Dickey vermutet, dass in der Überschrift des Colloquium Leidense-Stephani nicht von zwölf Büchern (libri XII) die Rede war, sondern von drei Büchern (libri III).[33] Sie schlägt vor, dass am Anfang der Hermeneumata-Literatur ein einziges dreiteiliges Werk mit einem Vorwort stand; diese drei Teile waren vermutlich Wörterlisten. Dann wurde nach dem Vorwort der Dialogteil angefügt und ganz am Ende verschiedene Übungstexte, die wohl aus vorhandenen Unterrichtsmaterialien ausgewählt worden seien. Die Auseinanderentwicklung in verschiedene Textversionen begann laut Dickey nach Einfügung des Dialogteils (demnach haben alle Colloquia einen gemeinsamen „Vorfahren“) und vor der Hinzufügung der Übungstexte am Schluss. Da einer der Übungstexte das Jahr 207 (Konsulat des Maximus und Aper) erwähnt, hieße das, dass die Urform der Dialoge vor diesem Datum verfasst worden war.[34] So entsteht bei Dickey folgendes Gesamtbild: Ein Schulbuch für römische Kinder, die Griechisch lernen wollen, wird im Westen des Reichs verfasst und vor 207 im Osten in die dreiteiligen Wörterlisten (= Hermeneumata) integriert. Im Osten des Reichs werden Sprachführer für griechische Muttersprachler verfasst, die Latein und römische Lebensart lernen wollen. Während sich die verschiedenen Hermeneumata-Textfamilien auseinanderentwickeln, werden ab dem 3. Jahrhundert im Dialogteil Sprachführer-Materialien mit dem Schulbuch zusammengearbeitet. Der Text mit dem Schulkind-Alltag gewinnt bald seine feste Gestalt, aber die Sprachführer-Dialoge für eine erwachsene Klientel bleiben noch länger im Fluss. All das vollzieht sich im Osten des Reichs. Dann werden die Hermeneumata auch im Westen verwendet, und ab dem 5. Jahrhundert findet die weitere Entwicklung vorwiegend im Westen statt.[35]

Wirkungsgeschichte

Die erhaltenen Manuskripte zeigen, dass die Hermeneumata im Mittelalter für den Griechischunterricht verwendet wurden und anscheinend hoch geschätzt waren. Aus moderner Sicht waren sie als Lehrbuch völlig ungeeignet, da der griechische Text mehr oder weniger von den Kopisten entstellt worden war. Eleanor Dickey hält es für unmöglich, mit diesen Texten im Selbststudium Griechisch zu erlernen. Es sei aber denkbar, dass Byzantiner als reisende Sprachlehrer in den Westen kamen und auf die Ressource der Hermeneumata zurückgriffen. Ihre Sprachkompetenz glich sozusagen die Fehlerhaftigkeit des Unterrichtsmaterials aus. Hinweise auf eine Benutzung durch Kenner des Griechischen sieht Dickey beispielsweise darin, dass einige Manuskripte mit griechischen Akzenten versehen wurden.[36]

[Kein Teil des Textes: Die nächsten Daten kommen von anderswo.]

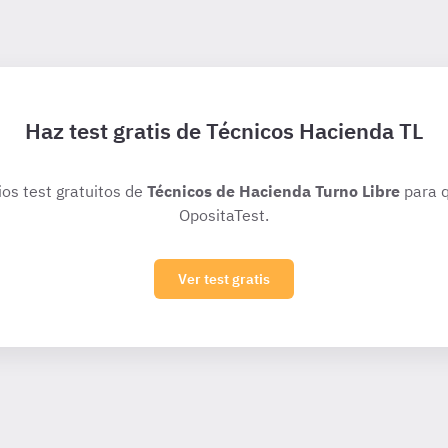
Haz test gratis de Técnicos Hacienda TL
ios test gratuitos de
Técnicos de Hacienda Turno Libre
para q
OpositaTest.
Ver test gratis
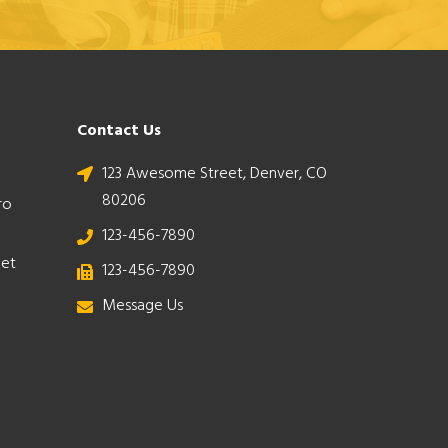
Contact Us
123 Awesome Street, Denver, CO
80206
ro
123-456-7890
get
123-456-7890
Message Us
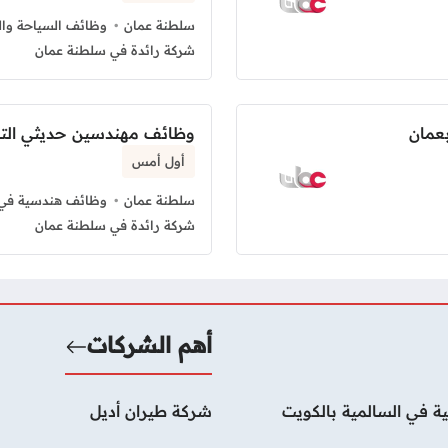
سلطنة عمان
وظائف السياحة وال
شركة رائدة في سلطنة عمان
عمان
وظائف مهندسين حديثي الت
أول أمس
سلطنة عمان
وظائف هندسية في 
شركة رائدة في سلطنة عمان
أهم الشركات
ة في السالمية بالكويت
شركة طيران أديل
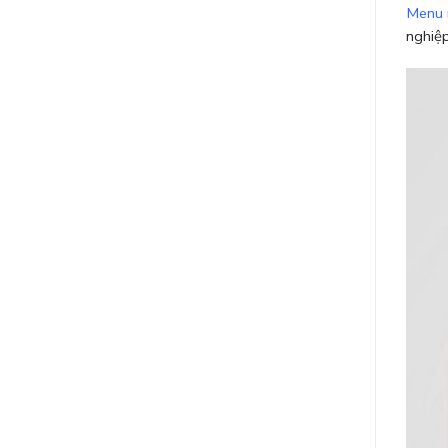
Menu n
nghiệp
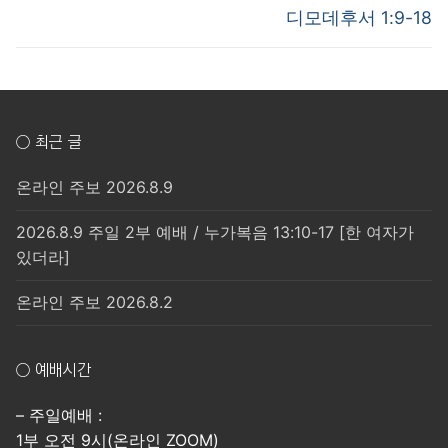
post:
post:
색
디모데후서 1:9-18
○ 최근 글
온라인 주보 2026.8.9
2026.8.9 주일 2부 예배 / 누가복음 13:10-17 [한 여자가
있더라]
온라인 주보 2026.8.2
○ 예배시간
– 주일예배 :
1부 오전 9시(온라인 ZOOM)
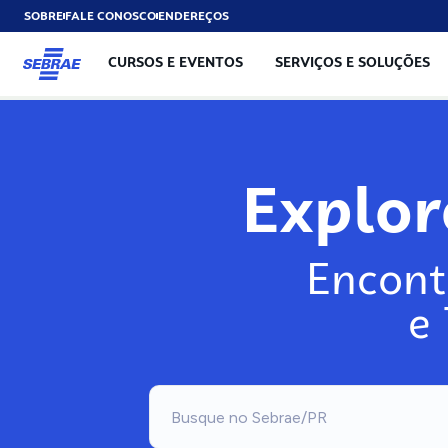
SOBRE
FALE CONOSCO
ENDEREÇOS
CURSOS E EVENTOS
SERVIÇOS E SOLUÇÕES
Explo
Encont
e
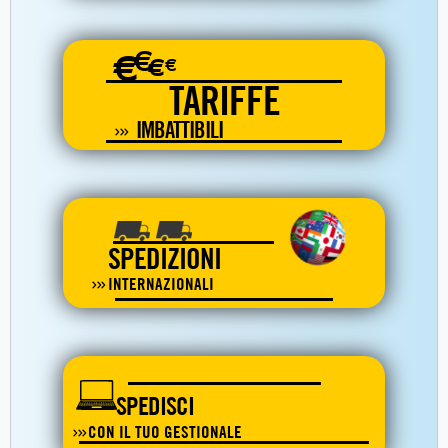
€
€
€
€
TARIFFE
IMBATTIBILI
SPEDIZIONI
INTERNAZIONALI
SPEDISCI
CON IL TUO GESTIONALE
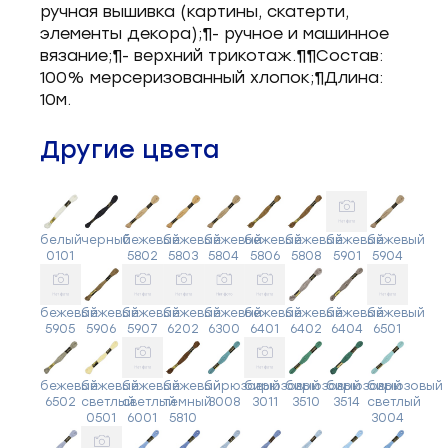
ручная вышивка (картины, скатерти,
элементы декора);¶- ручное и машинное
вязание;¶- верхний трикотаж.¶¶Состав:
100% мерсеризованный хлопок;¶Длина:
10м.
Другие цвета
белый
черный
бежевый
бежевый
бежевый
бежевый
бежевый
бежевый
бежевый
0101
5802
5803
5804
5806
5808
5901
5904
бежевый
бежевый
бежевый
бежевый
бежевый
бежевый
бежевый
бежевый
бежевый
5905
5906
5907
6202
6300
6401
6402
6404
6501
бежевый
бежевый
бежевый
бежевый
бирюзовый
бирюзовый
бирюзовый
бирюзовый
бирюзовый
6502
светлый
светлый
темный
3008
3011
3510
3514
светлый
0501
6001
5810
3004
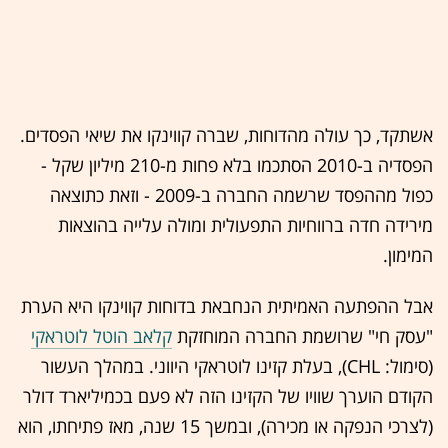
אשתקד, כך עולה מהדוחות, שברה קווינקו את שיאי הפסדים.
הפסדיה ב-2010 הסתכמו בלא פחות מ-210 מיליון שקל -
כפול מההפסד שרשמה החברה ב-2009 - וזאת כתוצאה
מירידה חדה ברווחיות התפעולית ומולה עלייה בהוצאות
המימון.
אבל ההפתעה האמיתית הנחבאת בדוחות קווינקו היא הערת
"עסק חי" שרושמת החברה המוחזקת
קלאב הוטל לוטראקי
(סימול: CHL), בעלת קזינו לוטראקי היווני. במהלך העשור
הקודם הוערך שוויו של הקזינו הזה לא פעם בכמיליארד דולר
(לצרכי הנפקה או מכירה), ובמשך 15 שנה, מאז פתיחתו, הוא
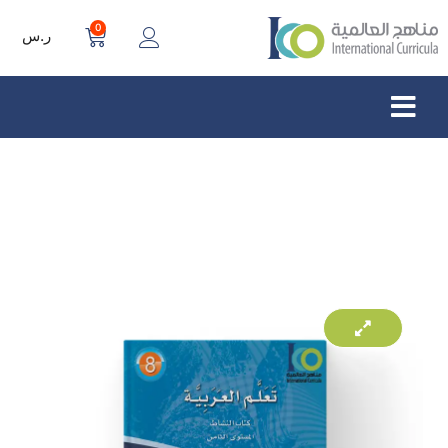
0
ر.س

Nach dem Vorbild der antiken Colloquia verfasste Mathurin Cordier im 16. Jahrhundert Musterdialoge für den Lateinunterricht. Seine Colloquiorum scholasticorum libri quatuor erlebten zahlreiche Auflagen bis ins 19. Jahrhundert.[37]

Textausgaben

  • Georg Goetz: Hermeneumata pseudodositheana (= Corpus glossariorum latinorum. Band 3). Teubner, Leipzig 1892 (Digitalisat).
  • Giuseppe Flammini: Hermeneumata Pseudodositheana Leidensia (= Bibliotheca scriptorum Graecorum et Romanorum Teubneriana). Saur, München und Leipzig 2004, ISBN 978-3-598-71253-1.
  • The Colloquia of the Hermeneumata Pseudodositheana. Band 1: Colloquia Monacensia-Einsidlensia, Leidense-Stephani, and Stephani. Hrsg. von Eleanor Dickey (= Cambridge Classical Texts and Commentaries. Band 49). Cambridge University Press, Cambridge 2012.
  • The Colloquia of the Hermeneumata Pseudodositheana. Band 2: Colloquium Harleianum, Colloquium Montepessulanum, Colloquium Celtis, and Fragments. Hrsg. von Eleanor Dickey (= Cambridge Classical Texts and Commentaries. Band 53). Cambridge University Press, Cambridge 2015.
  • Eleanor Dickey: Stories of Daily Life from the Roman World: Extracts from the Ancient Colloquia. Cambridge University Press, Cambridge 2017.

Literatur

  • Eleanor Dickey, Rolando Ferri: A New Edition of the "Colloquium Harleianum" Fragment in P.Prag. 2.118. In: Zeitschrift für Papyrologie und Epigraphik 180 (2012), S. 127–132.
  • Anna Carlotta Dionisotti: Art. Hermeneumata. In: The Oxford Classical Dictionary, 4. Auflage. Oxford University Press, 2012.
  • Anna Carlotta Dionisotti: From Ausonius’ schooldays? A schoolbook and its relatives. In: The Journal of Roman Studies 72 (1982), S. 83–125.
  • Rolando Ferri: Hermeneumata Celtis: The making of a Late-antique Bilingual Glossary. In: Ders. (Hrsg.), The Latin of Roman Lexicography, Pisa/Rom 2011, S. 141–169 (online).
  • Kalle Korhonen: On the composition of the Hermeneumata language manuals. In: Arctos 30 (1996), S. 101–119 (online).